(Task details) Transcribe every entry exactly, with nothing added or left out.

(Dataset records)
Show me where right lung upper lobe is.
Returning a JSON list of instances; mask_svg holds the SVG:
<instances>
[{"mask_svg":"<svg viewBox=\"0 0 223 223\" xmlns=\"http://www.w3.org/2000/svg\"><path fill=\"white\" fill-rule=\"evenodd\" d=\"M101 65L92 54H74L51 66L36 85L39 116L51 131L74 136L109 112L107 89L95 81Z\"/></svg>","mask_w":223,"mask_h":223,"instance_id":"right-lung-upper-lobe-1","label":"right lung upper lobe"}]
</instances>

(Problem solution)
Show me where right lung upper lobe is.
Returning a JSON list of instances; mask_svg holds the SVG:
<instances>
[{"mask_svg":"<svg viewBox=\"0 0 223 223\" xmlns=\"http://www.w3.org/2000/svg\"><path fill=\"white\" fill-rule=\"evenodd\" d=\"M101 65L92 54H74L51 66L36 85L39 116L51 131L74 136L109 112L107 89L95 81Z\"/></svg>","mask_w":223,"mask_h":223,"instance_id":"right-lung-upper-lobe-1","label":"right lung upper lobe"}]
</instances>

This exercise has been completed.